Силы распирали нас – ржали, как кони, стуча копытом насчет всего, что горит и что шевелится. Командой мы могли делать любую центральную газету по классу экстра – свой уровень знали, и сплевывали без тоски. Условия игры были гуще решетки – стояла эпоха анкетных карьер, и Фигаро брезгливо констатировал, что лишь раболепная посредственность достигает всего.
Пересечение было не случайным. Логический крест судеб. Кто гадал, что время вывихнет коленный сустав, оба локтевых и повредит позвоночник. Ясное дело, раскидало. Очки, вставные зубы и зарплаты в валютах далеких обжитых стран. И идея традиционного сбора сидит в нас много лет.
А на рубеже тысячелетий вопрос встал, лег, трепыхнулся: сейчас или на хрен. Штурвал провернулся, консервные банки звякнули на веревках: «сбор общий командный по форме номер два», или как это там у классика.
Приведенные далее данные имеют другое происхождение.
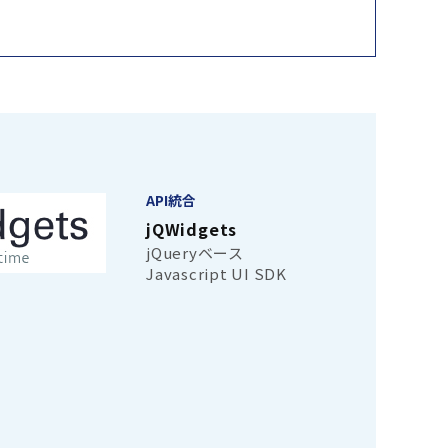
API統合
jQWidgets
jQueryベース
Javascript UI SDK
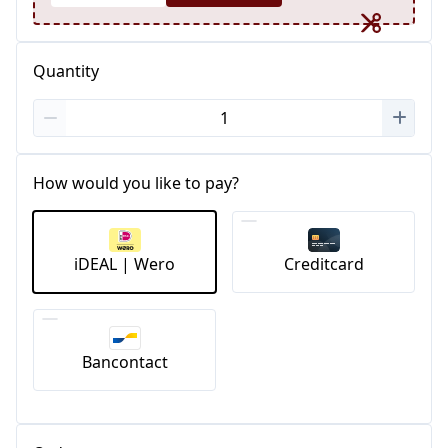
Quantity
How would you like to pay?
iDEAL | Wero
Creditcard
Bancontact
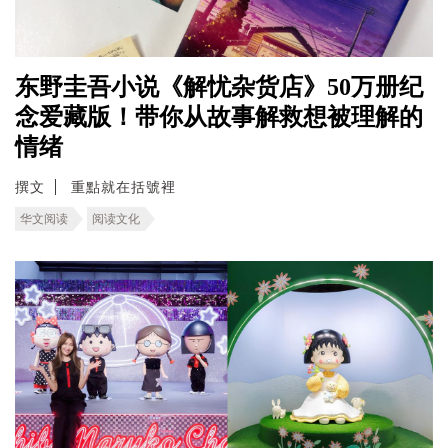
东野圭吾小说《解忧杂货店》50万册纪
念爱藏版！带你从故事解救想被理解的
情绪
撰文
重點就在括號裡
华文阅读
阅读文化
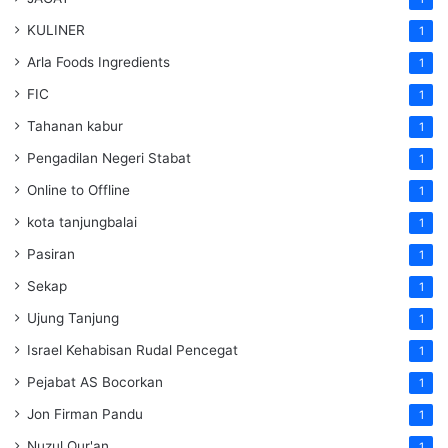
KULINER
1
Arla Foods Ingredients
1
FIC
1
Tahanan kabur
1
Pengadilan Negeri Stabat
1
Online to Offline
1
kota tanjungbalai
1
Pasiran
1
Sekap
1
Ujung Tanjung
1
Israel Kehabisan Rudal Pencegat
1
Pejabat AS Bocorkan
1
Jon Firman Pandu
1
Nuzul Qur'an
1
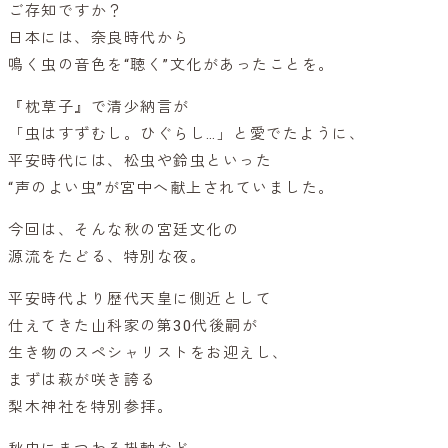
ご存知ですか？
日本には、奈良時代から
鳴く虫の音色を“聴く”文化があったことを。
『枕草子』で清少納言が
「虫はすずむし。ひぐらし…」と愛でたように、
平安時代には、松虫や鈴虫といった
“声のよい虫”が宮中へ献上されていました。
今回は、そんな秋の宮廷文化の
源流をたどる、特別な夜。
平安時代より歴代天皇に側近として
仕えてきた山科家の第30代後嗣が
生き物のスペシャリストをお迎えし、
まずは萩が咲き誇る
梨木神社を特別参拝。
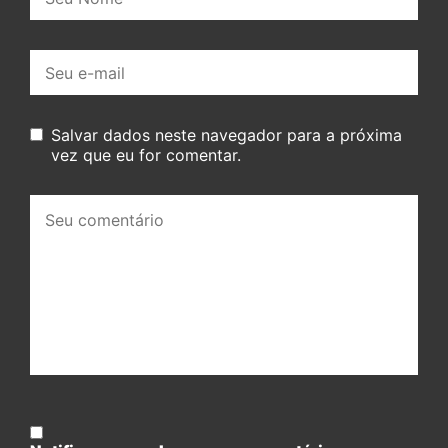
E-
mail:
Salvar dados neste navegador para a próxima
vez que eu for comentar.
Seu
comentário:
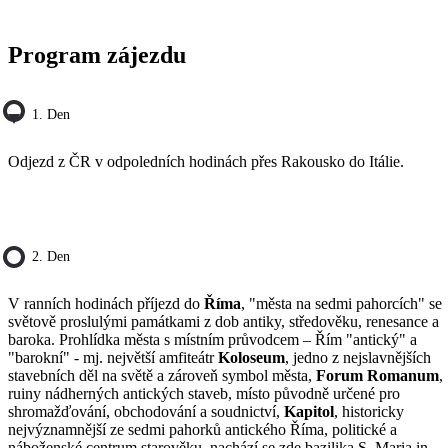
Program zájezdu
1. Den
Odjezd z ČR v odpoledních hodinách přes Rakousko do Itálie.
2. Den
V ranních hodinách příjezd do
Říma
, "města na sedmi pahorcích" se
světově proslulými památkami z dob antiky, středověku, renesance a
baroka. Prohlídka města s místním průvodcem – Řím "antický" a
"barokní" - mj. největší amfiteátr
Koloseum
, jedno z nejslavnějších
stavebních děl na světě a zároveň symbol města,
Forum Romanum
,
ruiny nádherných antických staveb, místo původně určené pro
shromažďování, obchodování a soudnictví,
Kapitol
, historicky
nejvýznamnější ze sedmi pahorků antického Říma, politické a
náboženské centrum starověku, nachází se zde bazilika S. Maria in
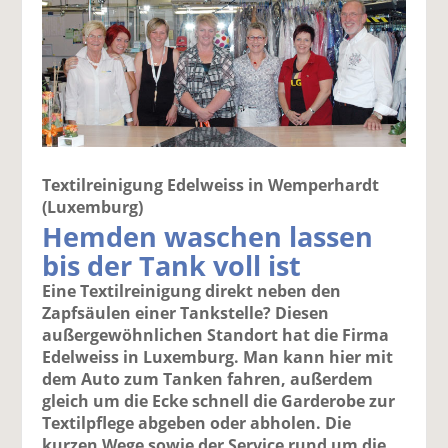
Textilreinigung Edelweiss in Wemperhardt
(Luxemburg)
Hemden waschen lassen
bis der Tank voll ist
Eine Textilreinigung direkt neben den
Zapfsäulen einer Tankstelle? Diesen
außergewöhnlichen Standort hat die Firma
Edelweiss in Luxemburg. Man kann hier mit
dem Auto zum Tanken fahren, außerdem
gleich um die Ecke schnell die Garderobe zur
Textilpflege abgeben oder abholen. Die
kurzen Wege sowie der Service rund um die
Связующим звеном послужил Аркашка Спичка. Это было самое толстое звено. Спичка сидел дома и работал без отрыва от собственного стола: фельетоны, переводы и брошюры по гастрономии холостяка. Рабле отдыхает. Тридцать лет он пил водку и закусывал салом, а раз в год ложился худеть в клинику.
– Может, соберемся? – задал он по телефону обычный вопрос.
– Куберского достанешь? – спросил я.
– Только в обмен на Саульского! – захохотал он. Торг был неуместен. Куберский понемножку издательствовал здесь же, в Питере. А Серегу Саульского пришлось вынимать из Парижа, где он оттягивался уже двадцать лет: катал в Ниццу новых русских, играл в казино, писал пьесы, опекал взрослого сына и растил двухлетнюю дочь.
Мы стали уже не вовсе нищими, и организационный период может быть из временного измерения переведен в денежный эквивалент: телефон и билеты. Если кто кому не чужой, собраться всегда несложно. Выпьем, закусим, вспомянем: живы.
В знакомой и съежившейся обшарпанной проходной у Московских ворот предъявили хранимые старые пропуска. Вахтерша заполняла брезентовый ватник, как вросшая за прилавком бочка. Фотографии хранили сходство.
Пересекли двор главного корпуса, мощеный треснувшими бетонными квадратами. Пыльные деревья облетали. Ветерок трепал Доску почета. Наш желто-серый флигелек оседал в землю.
Редакция помещалась в двух комнатах первого этажа. Сквозь кусты проникал полусвет. Из выгородки, заизолированной плитами сухой штукатурки и стекловатой и обитой мешковиной – «машинописки» – различалось тюканье машинки. О компьютерах здесь еще слыхом не слыхивали.
От клавиш обернулся Серега Ачильдиев и сверкнул зубами. До отъезда в Германию и до «Мегаполиса» он работал в «Неделе» – вполне приличная для газетчика тех времен карьера.